• _TASK BRIEF_
Once you have counted the lines below that contain "presentation", give that number and nothing else.

• _MATERIAL FOR THE TASK_

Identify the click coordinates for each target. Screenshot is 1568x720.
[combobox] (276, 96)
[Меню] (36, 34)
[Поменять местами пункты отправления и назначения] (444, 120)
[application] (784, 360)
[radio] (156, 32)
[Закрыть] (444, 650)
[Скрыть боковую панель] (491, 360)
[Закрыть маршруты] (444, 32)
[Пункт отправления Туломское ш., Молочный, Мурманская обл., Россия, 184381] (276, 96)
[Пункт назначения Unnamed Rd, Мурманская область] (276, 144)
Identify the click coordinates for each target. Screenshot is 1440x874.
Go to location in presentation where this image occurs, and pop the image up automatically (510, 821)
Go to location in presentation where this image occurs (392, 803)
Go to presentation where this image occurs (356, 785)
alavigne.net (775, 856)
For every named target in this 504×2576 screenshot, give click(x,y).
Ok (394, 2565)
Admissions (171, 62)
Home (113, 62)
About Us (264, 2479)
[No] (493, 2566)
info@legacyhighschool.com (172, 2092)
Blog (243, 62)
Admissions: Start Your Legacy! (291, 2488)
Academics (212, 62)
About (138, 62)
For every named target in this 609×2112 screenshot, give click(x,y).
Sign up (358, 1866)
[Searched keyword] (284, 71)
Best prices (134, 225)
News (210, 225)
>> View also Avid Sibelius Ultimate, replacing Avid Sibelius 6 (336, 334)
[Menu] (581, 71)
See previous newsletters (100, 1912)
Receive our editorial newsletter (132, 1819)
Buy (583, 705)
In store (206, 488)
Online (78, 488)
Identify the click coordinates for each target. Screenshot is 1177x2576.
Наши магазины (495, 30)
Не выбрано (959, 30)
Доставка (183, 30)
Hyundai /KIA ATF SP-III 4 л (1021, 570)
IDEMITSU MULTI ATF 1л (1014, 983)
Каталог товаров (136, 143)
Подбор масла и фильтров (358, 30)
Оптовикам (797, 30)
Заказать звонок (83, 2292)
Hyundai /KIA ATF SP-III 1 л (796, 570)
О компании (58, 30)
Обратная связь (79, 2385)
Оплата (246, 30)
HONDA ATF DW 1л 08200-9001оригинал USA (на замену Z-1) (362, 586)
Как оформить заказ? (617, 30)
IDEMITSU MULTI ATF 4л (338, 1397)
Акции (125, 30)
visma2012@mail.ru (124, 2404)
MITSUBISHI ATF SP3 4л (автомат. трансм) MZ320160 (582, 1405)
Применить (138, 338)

• _EXERCISE RESPONSE_
3